Tensions flared anew in the Gulf as the United States and Iran traded attacks that revived fears about the safety of one of the world’s busiest energy corridors. On May 4 multiple missile and drone strikes were reported, and U.S. officials said they had taken steps to escort merchant vessels through the Strait of Hormuz. The U.S. announcement of a naval support effort, dubbed Project Freedom, came amid competing blockades and conflicting claims from both capitals. Observers noted the move followed a contentious period in which Washington and its partners had conducted strikes against Iranian targets and Iran had restricted maritime traffic, a dynamic that has choked shipments and raised global insurance costs.
The violence extended beyond ships at sea to ports onshore.
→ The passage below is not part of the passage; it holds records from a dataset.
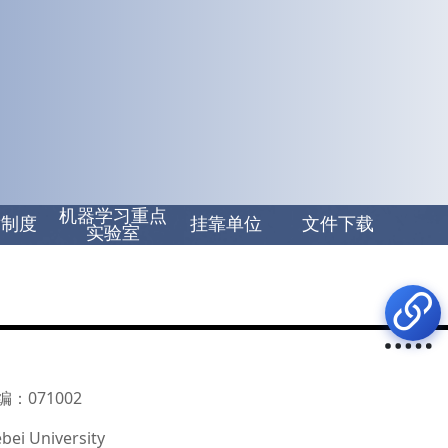
机器学习重点
章制度
挂靠单位
文件下载
实验室
：071002
bei University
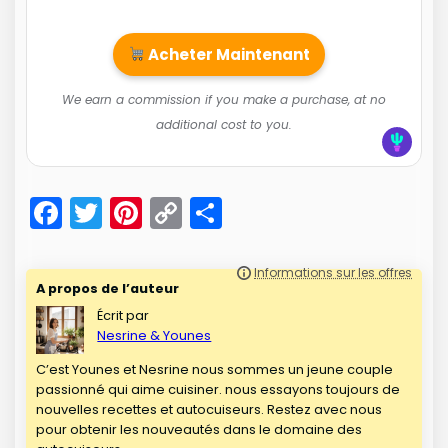
Acheter Maintenant
We earn a commission if you make a purchase, at no
additional cost to you.
F
T
Pi
C
P
a
w
nt
o
ar
c
itt
er
p
t
A propos de l’auteur
e
er
e
y
a
Écrit par
b
st
Li
g
Nesrine & Younes
o
n
er
C’est Younes et Nesrine nous sommes un jeune couple
passionné qui aime cuisiner. nous essayons toujours de
o
k
nouvelles recettes et autocuiseurs. Restez avec nous
k
pour obtenir les nouveautés dans le domaine des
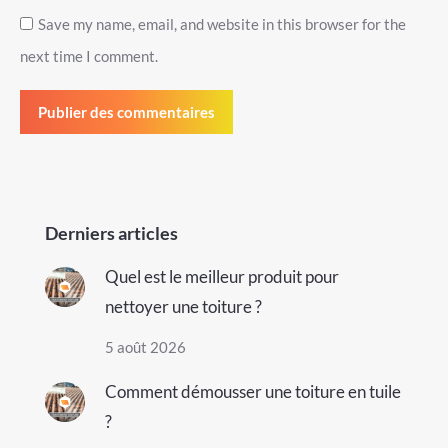
Save my name, email, and website in this browser for the
next time I comment.
Publier des commentaires
Derniers articles
Quel est le meilleur produit pour
nettoyer une toiture ?
5 août 2026
Comment démousser une toiture en tuile
?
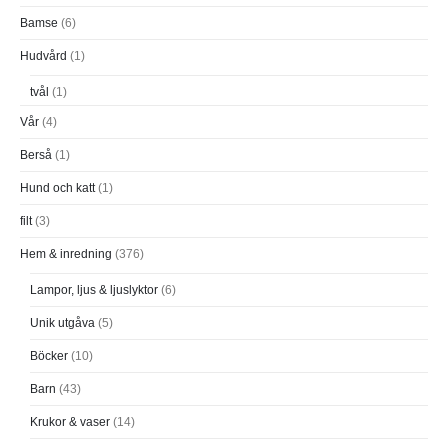
Bamse
(6)
Hudvård
(1)
tvål
(1)
Vår
(4)
Berså
(1)
Hund och katt
(1)
filt
(3)
Hem & inredning
(376)
Lampor, ljus & ljuslyktor
(6)
Unik utgåva
(5)
Böcker
(10)
Barn
(43)
Krukor & vaser
(14)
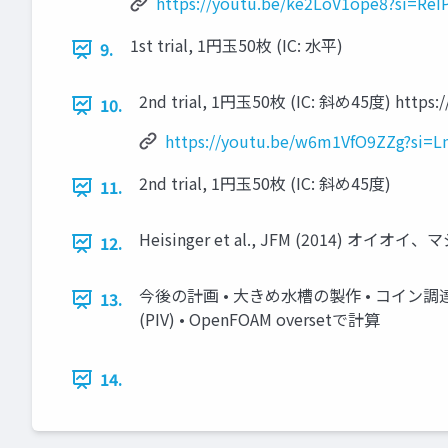
https://youtu.be/ke2LoV1ope8?si=Re
1st trial, 1円⽟50枚 (IC: ⽔平)
9.
2nd trial, 1円⽟50枚 (IC: 斜め45度) https:
10.
https://youtu.be/w6m1VfO9ZZg?si=L
2nd trial, 1円⽟50枚 (IC: 斜め45度)
11.
Heisinger et al., JFM (2014) オイオ
12.
今後の計画 • ⼤きめ⽔槽の製作 • コイン調達 
13.
(PIV) • OpenFOAM oversetで計算
14.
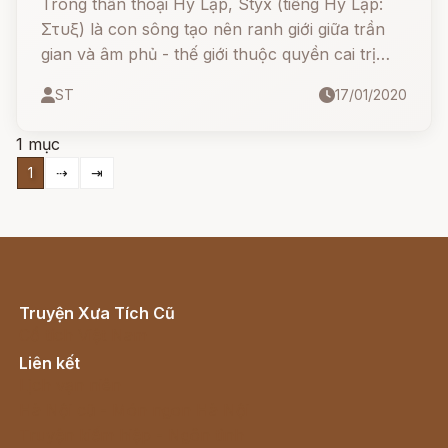
Trong thần thoại Hy Lạp, Styx (tiếng Hy Lạp:
Στυξ) là con sông tạo nên ranh giới giữa trần
gian và âm phủ - thế giới thuộc quyền cai trị
của thần Hades, là lối đi vào cõi hoàng tuyền ở
ST
17/01/2020
Hy Lạp.
1 mục
1
⇢
⇥
Truyện Xưa Tích Cũ
Cổ tích Việt Nam
Liên kết
Lịch vạn niên
Hà Nội cũ - Món ngon Hà Nội
Truyện kiếm hiệp - Ngôn tình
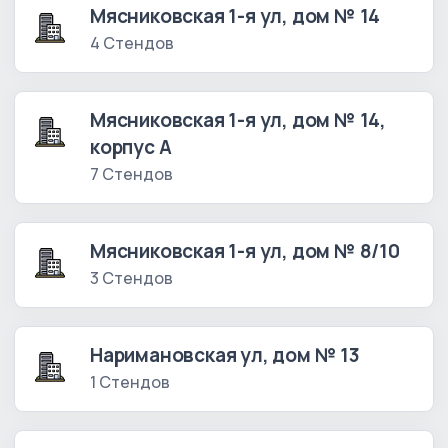
Мясниковская 1-я ул, дом № 14
4 Стендов
Мясниковская 1-я ул, дом № 14,
корпус А
7 Стендов
Мясниковская 1-я ул, дом № 8/10
3 Стендов
Наримановская ул, дом № 13
1 Стендов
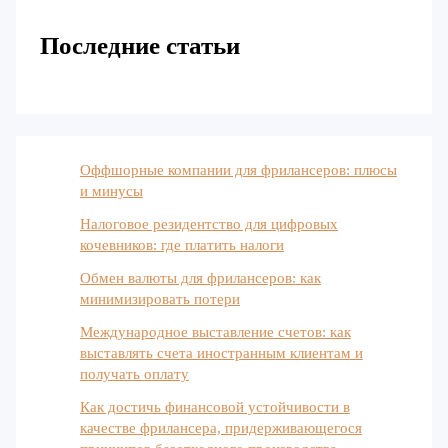
Последние статьи
Оффшорные компании для фрилансеров: плюсы
и минусы
Налоговое резидентство для цифровых
кочевников: где платить налоги
Обмен валюты для фрилансеров: как
минимизировать потери
Международное выставление счетов: как
выставлять счета иностранным клиентам и
получать оплату
Как достичь финансовой устойчивости в
качестве фрилансера, придерживающегося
Iranian missiles struck facilities in the United Arab Emirates, igniting a blaze at Fujairah, and several merchant vessels reported explosions or engine-room fires. The U.S. military said it had eliminated six small Iranian boats during operations to protect commercial traffic; Tehran denied some of those accounts while releasing a nautical map that asserted wider control over Gulf waters. Regional authorities, including Emirati officials, warned of a serious escalation and warned they reserved the right to respond, while shipping companies signalled they would delay transit until a clearer path emerged.
Sequence of events and the new U.S. initiative
The immediate trigger for the latest confrontations was the U.S. declaration of a convoy-style effort to help stranded tankers and other vessels pass the chokepoint. Announced on social media and labeled Project Freedom, the initiative came two days after a congressional legal deadline had elapsed, a procedural milestone that Washington’s leader dismissed as moot when he said the war had been “terminated.” U.S. leaders characterized the operation as a protective measure for commerce, employing guided-missile destroyers to accompany flagged ships. Iran’s naval command has consistently maintained that the Strait of Hormuz cannot be reopened for foreign shipping unless Tehran consents, and its forces have warned they will treat foreign military approaches as hostile.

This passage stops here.